* [WHAT IS EXPECTED]: Leave out every picture, and output exactly the lines from the line containing "20. Oktober 2017" through the last line of the data.

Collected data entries
++++++

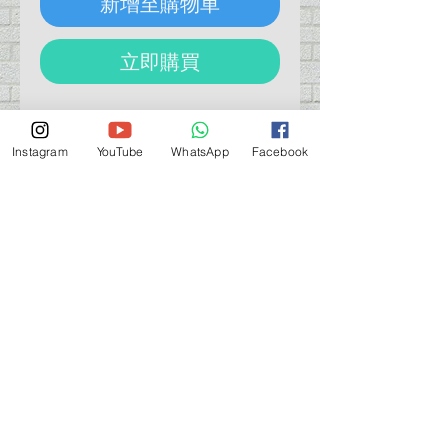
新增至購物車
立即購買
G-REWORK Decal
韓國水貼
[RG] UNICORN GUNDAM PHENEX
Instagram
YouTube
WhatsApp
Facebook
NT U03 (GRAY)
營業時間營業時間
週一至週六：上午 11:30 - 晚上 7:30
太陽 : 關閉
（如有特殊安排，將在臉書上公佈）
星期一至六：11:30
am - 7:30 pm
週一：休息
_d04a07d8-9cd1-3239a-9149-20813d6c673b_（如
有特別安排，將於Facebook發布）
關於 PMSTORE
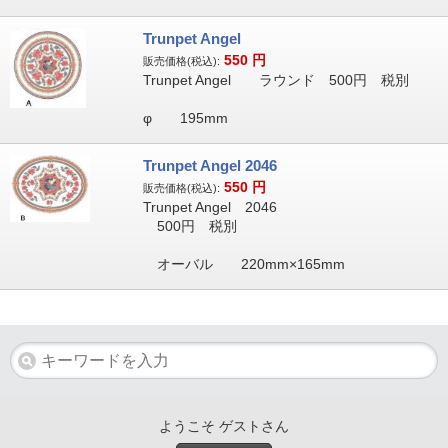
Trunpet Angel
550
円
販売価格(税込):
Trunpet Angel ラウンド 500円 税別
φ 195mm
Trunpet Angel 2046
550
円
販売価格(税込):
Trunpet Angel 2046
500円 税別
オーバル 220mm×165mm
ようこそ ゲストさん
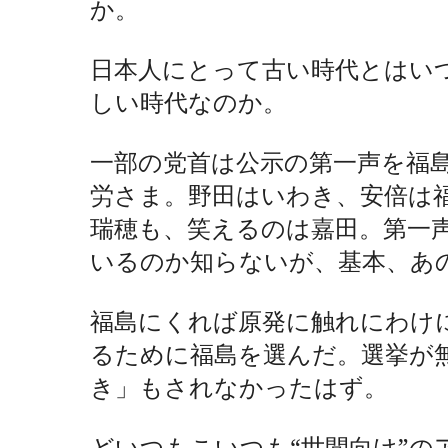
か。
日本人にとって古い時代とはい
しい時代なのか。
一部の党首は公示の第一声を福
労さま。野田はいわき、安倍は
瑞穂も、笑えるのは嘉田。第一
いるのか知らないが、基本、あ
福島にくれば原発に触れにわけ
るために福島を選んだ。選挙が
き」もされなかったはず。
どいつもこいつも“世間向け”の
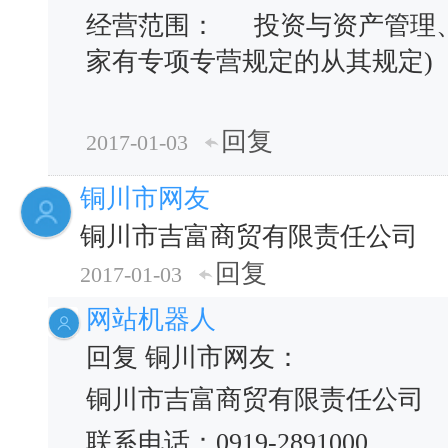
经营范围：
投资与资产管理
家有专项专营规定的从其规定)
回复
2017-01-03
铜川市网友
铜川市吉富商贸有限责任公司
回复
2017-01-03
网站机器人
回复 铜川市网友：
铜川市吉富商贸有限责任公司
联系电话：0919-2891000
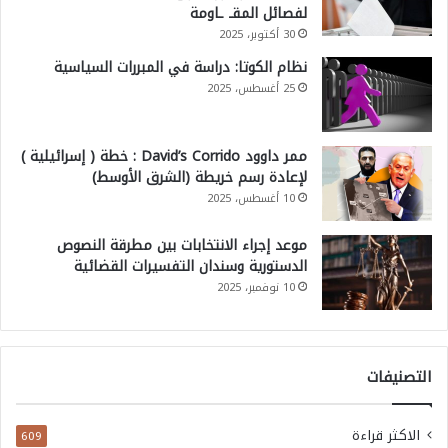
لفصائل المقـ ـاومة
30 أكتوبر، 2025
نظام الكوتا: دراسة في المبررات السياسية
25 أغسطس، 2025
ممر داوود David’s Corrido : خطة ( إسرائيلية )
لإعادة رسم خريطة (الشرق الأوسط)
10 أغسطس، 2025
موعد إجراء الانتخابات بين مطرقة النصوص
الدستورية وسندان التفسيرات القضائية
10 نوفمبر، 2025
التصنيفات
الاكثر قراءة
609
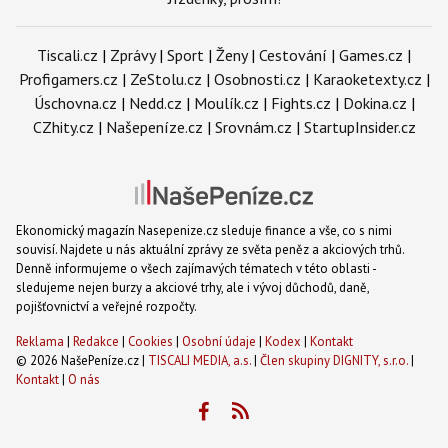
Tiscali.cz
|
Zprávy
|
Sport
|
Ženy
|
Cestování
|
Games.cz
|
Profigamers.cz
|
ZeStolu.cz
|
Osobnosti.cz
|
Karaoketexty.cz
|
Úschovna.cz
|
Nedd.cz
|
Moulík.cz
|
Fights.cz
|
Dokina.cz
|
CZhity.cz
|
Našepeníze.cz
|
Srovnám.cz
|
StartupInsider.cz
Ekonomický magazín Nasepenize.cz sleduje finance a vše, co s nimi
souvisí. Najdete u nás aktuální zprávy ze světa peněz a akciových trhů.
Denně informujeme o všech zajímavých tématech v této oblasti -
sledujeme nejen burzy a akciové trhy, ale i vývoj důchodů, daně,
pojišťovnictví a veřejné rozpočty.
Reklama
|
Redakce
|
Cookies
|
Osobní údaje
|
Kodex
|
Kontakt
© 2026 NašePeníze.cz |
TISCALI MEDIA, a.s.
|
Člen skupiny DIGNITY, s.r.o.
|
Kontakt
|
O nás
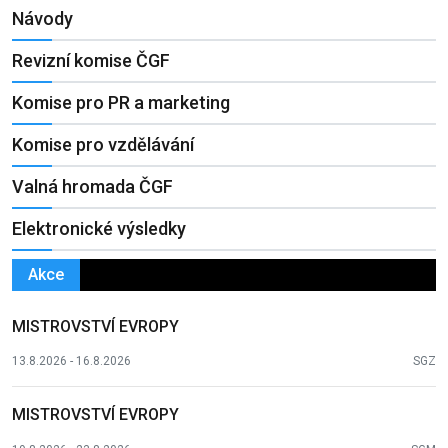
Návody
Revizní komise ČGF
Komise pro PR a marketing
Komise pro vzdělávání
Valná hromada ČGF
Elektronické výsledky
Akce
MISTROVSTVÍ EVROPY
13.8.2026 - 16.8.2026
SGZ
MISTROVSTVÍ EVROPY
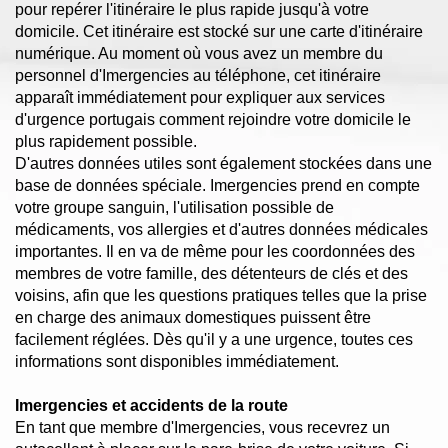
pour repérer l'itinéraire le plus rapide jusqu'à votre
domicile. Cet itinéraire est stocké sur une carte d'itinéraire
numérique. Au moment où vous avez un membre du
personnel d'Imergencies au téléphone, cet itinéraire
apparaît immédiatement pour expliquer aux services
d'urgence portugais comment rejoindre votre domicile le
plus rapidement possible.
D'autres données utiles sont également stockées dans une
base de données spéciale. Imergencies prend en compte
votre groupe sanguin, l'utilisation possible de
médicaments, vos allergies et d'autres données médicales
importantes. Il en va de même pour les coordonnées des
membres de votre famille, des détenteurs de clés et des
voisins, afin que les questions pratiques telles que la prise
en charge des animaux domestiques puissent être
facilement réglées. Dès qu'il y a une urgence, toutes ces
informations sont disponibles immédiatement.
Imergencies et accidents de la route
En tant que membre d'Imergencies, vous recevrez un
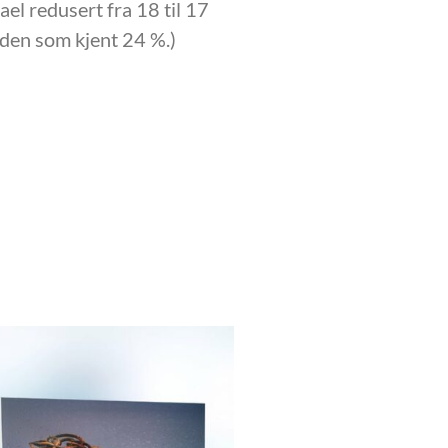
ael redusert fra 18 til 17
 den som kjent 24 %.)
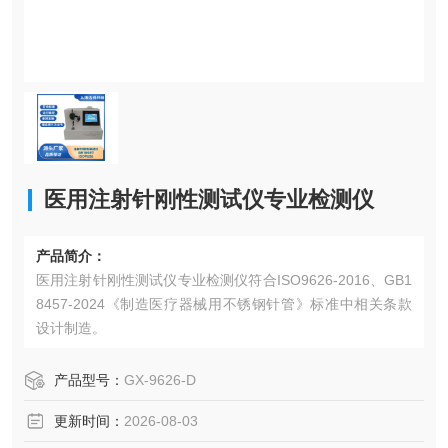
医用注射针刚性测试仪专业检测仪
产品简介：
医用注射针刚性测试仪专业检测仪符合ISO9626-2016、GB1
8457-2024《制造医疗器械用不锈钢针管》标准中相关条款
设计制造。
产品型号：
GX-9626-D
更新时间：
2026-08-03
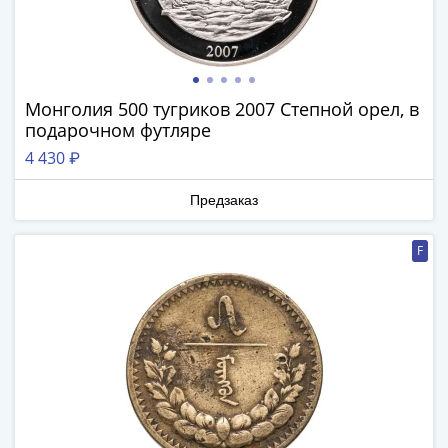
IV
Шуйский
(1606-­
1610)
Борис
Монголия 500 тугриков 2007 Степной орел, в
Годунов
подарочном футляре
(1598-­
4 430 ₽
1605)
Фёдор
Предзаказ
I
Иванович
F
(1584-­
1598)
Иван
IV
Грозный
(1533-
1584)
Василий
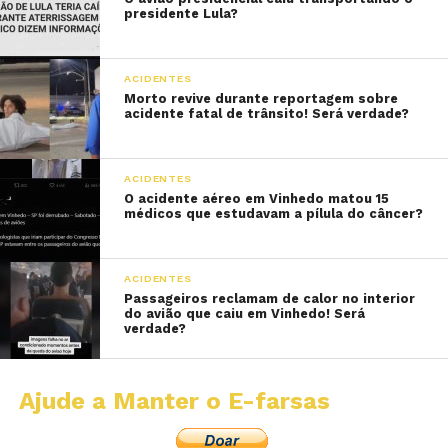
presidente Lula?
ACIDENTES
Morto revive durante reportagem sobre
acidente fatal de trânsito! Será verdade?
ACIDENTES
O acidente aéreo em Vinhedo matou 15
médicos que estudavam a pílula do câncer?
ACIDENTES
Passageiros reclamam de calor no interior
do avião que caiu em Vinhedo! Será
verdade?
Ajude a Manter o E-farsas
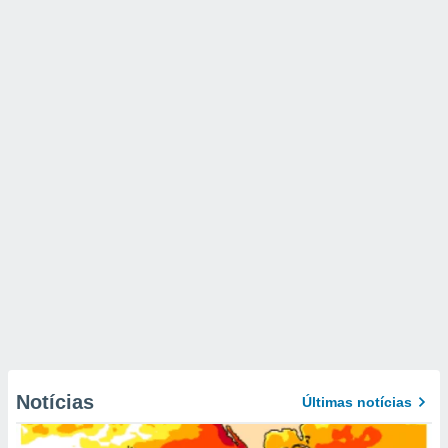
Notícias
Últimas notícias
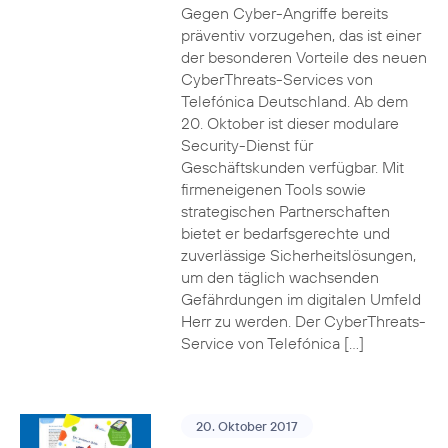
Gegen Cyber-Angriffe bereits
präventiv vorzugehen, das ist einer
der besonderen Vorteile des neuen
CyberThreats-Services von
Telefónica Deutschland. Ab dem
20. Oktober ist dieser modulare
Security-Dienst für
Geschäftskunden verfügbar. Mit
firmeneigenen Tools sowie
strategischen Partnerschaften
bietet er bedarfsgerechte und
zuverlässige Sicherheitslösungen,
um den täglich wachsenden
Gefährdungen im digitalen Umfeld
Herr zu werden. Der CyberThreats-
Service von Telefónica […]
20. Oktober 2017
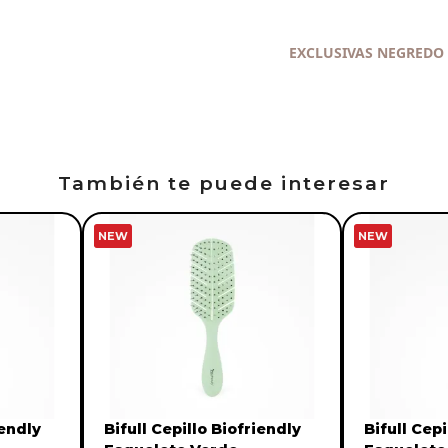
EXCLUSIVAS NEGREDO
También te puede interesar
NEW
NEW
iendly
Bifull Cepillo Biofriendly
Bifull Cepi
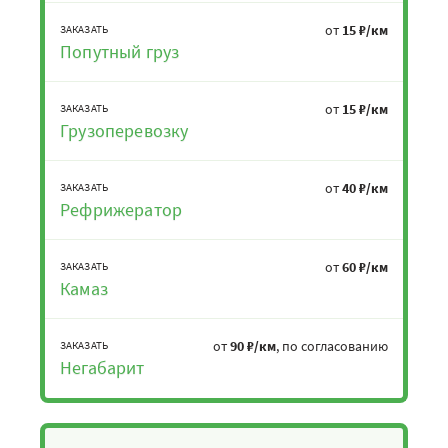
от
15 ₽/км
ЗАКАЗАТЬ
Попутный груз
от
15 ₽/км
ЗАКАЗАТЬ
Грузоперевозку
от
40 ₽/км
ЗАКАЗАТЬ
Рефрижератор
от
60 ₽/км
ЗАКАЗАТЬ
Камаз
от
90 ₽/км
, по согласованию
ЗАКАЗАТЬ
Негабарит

++++++

* [FINISHED TASK]:
20. Oktober 2017
EXCLUSIVAS NEGREDO
También te puede interesar
NEW
NEW
iendly
Bifull Cepillo Biofriendly
Bifull Cepi
от
15 ₽/км
ЗАКАЗАТЬ
Попутный груз
от
15 ₽/км
ЗАКАЗАТЬ
Грузоперевозку
от
40 ₽/км
ЗАКАЗАТЬ
Рефрижератор
от
60 ₽/км
ЗАКАЗАТЬ
Камаз
от
90 ₽/км
, по согласованию
ЗАКАЗАТЬ
Негабарит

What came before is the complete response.